DATA SUPPLIED: Begin

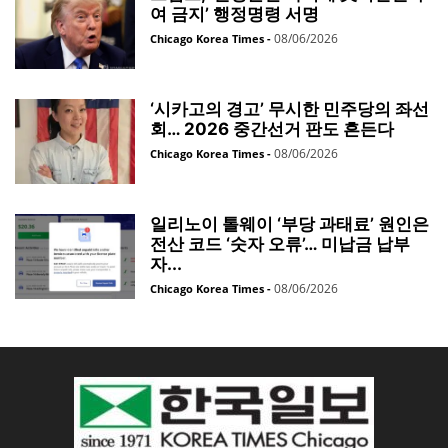
여 금지’ 행정명령 서명
08/06/2026
Chicago Korea Times
-
‘시카고의 경고’ 무시한 민주당의 좌선
회… 2026 중간선거 판도 흔든다
08/06/2026
Chicago Korea Times
-
일리노이 톨웨이 ‘부당 과태료’ 원인은
전산 코드 ‘숫자 오류’… 미납금 납부
자...
08/06/2026
Chicago Korea Times
-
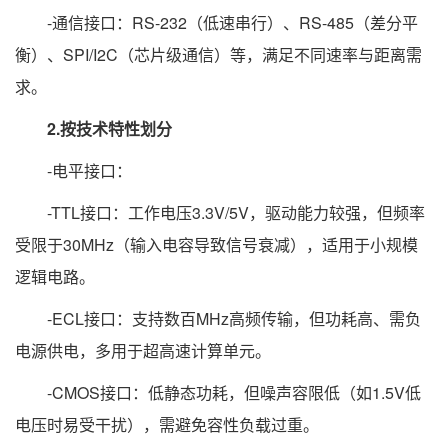
-通信接口：RS-232（低速串行）、RS-485（差分平
衡）、SPI/I2C（芯片级通信）等，满足不同速率与距离需
求。
2.按技术特性划分
-电平接口：
-TTL接口：工作电压3.3V/5V，驱动能力较强，但频率
受限于30MHz（输入电容导致信号衰减），适用于小规模
逻辑电路。
-ECL接口：支持数百MHz高频传输，但功耗高、需负
电源供电，多用于超高速计算单元。
-CMOS接口：低静态功耗，但噪声容限低（如1.5V低
电压时易受干扰），需避免容性负载过重。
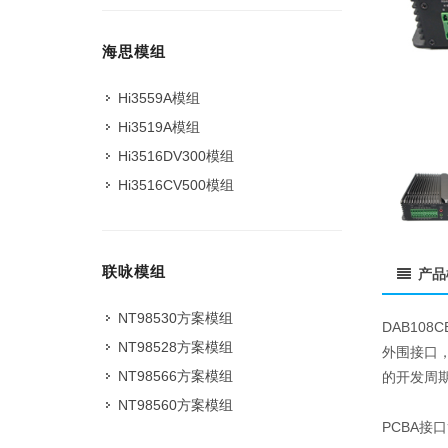
海思模组
Hi3559A模组
Hi3519A模组
Hi3516DV300模组
Hi3516CV500模组
联咏模组
产品
NT98530方案模组
DAB10
NT98528方案模组
外围接口，
NT98566方案模组
的开发周
NT98560方案模组
PCBA接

DATA SUPPLIED: End

_EXERCISE GOAL_
For each entry above, write it out again exactly but leave out any picture.

_ANSWER SPACE_
여 금지’ 행정명령 서명
08/06/2026
Chicago Korea Times
-
‘시카고의 경고’ 무시한 민주당의 좌선
회… 2026 중간선거 판도 흔든다
08/06/2026
Chicago Korea Times
-
일리노이 톨웨이 ‘부당 과태료’ 원인은
전산 코드 ‘숫자 오류’… 미납금 납부
자...
08/06/2026
Chicago Korea Times
-
-通信接口：RS-232（低速串行）、RS-485（差分平
衡）、SPI/I2C（芯片级通信）等，满足不同速率与距离需
求。
2.按技术特性划分
-电平接口：
-TTL接口：工作电压3.3V/5V，驱动能力较强，但频率
受限于30MHz（输入电容导致信号衰减），适用于小规模
逻辑电路。
-ECL接口：支持数百MHz高频传输，但功耗高、需负
电源供电，多用于超高速计算单元。
-CMOS接口：低静态功耗，但噪声容限低（如1.5V低
电压时易受干扰），需避免容性负载过重。
海思模组
Hi3559A模组
Hi3519A模组
Hi3516DV300模组
Hi3516CV500模组
联咏模组
产品
NT98530方案模组
DAB10
NT98528方案模组
外围接口，
NT98566方案模组
的开发周
NT98560方案模组
PCBA接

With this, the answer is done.